The conditional deletion of CD36 in skeletal muscle showed that CD36 is required for optimal insulin stimulation of glucose metabolism. The systemic phenotype of the smCd36^−/− was subtle, likely a limitation of the mosaic effect of the deletion. Still, this mouse provided opportunity to compare glucose metabolism in muscles with and without CD36 depletion from the same animal. We could document specific effect of Cd36 deletion to reduce ceramides and expression of genes of insulin and glucose metabolism. We also showed diminished glucose uptake by muscle in vivo and reduced insulin-stimulated glycolysis and glucose oxidation in muscle explants ex vivo. Together with the findings in myotubes and CHO/IR cells, these data provide strong support for physiological regulation of the IR pathway by CD36 signaling.

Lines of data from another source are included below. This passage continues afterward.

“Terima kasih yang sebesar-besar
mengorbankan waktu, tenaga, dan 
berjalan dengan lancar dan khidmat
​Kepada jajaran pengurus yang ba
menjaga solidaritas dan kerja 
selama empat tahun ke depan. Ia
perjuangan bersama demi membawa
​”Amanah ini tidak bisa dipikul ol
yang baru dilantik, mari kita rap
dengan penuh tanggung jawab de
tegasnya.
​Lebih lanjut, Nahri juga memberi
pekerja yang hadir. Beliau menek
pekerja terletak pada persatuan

Sensitivity of the CD36-IR interaction to inhibition by saturated FA, especially PA, might be relevant to muscle glucose sparing, because PA, the main product of lipogenesis, is preferentially stored as TG by adipose tissue and released during fasting or exercise (36). These data suggest that PA might feedback in adipose tissue to limit lipogenesis by suppressing glucose uptake and that the data provide mechanistic insight into the glucose-FA cycle in muscle. This cycle initially proposed that FA metabolites inhibit muscle glucose utilization (37). Our data implicate membrane signaling as a major FA inhibition site, consistent with a primary role of membrane glucose transport (38,39). Saturated and unsaturated FA transduce markedly different CD36-mediated signaling (8,35), but the mechanisms for the distinctive effects are unclear. They might involve differential FA effects on CD36 localization in plasma membrane subdomains or restrictive properties of the lipid transport tunnel identified inside CD36 (40). CD36 regulation of IR (Fig. 8) and of AMPK (8) might explain CD36 influence on muscle fuel choice between FA and glucose. However, the mechanistic details of how this is accomplished, including downstream effects on transporter translocation, nutrient intracellular trafficking, and targeting to mitochondria (41–44), remain to be elucidated.

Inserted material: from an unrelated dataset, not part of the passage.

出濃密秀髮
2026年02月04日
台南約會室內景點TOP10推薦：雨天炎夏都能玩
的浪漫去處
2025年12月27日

Our findings support a beneficial homeostatic role of muscle CD36. The associations identified between genetically determined low CD36 and insulin resistance (HOMA-IR) and T2D (Supplementary Table 3 and Supplementary Fig. 4) are consistent with this, although they are likely to reflect complex causality. Genetic CD36 variants are relatively common and often affect CD36 expression (45,46). These variants have been associated with risk of metabolic syndrome (47) and diabetes or insulin resistance (48,49). Dysfunctional interaction of CD36 with IR, Fyn, and P85 might contribute to its role in the etiology of metabolic disease.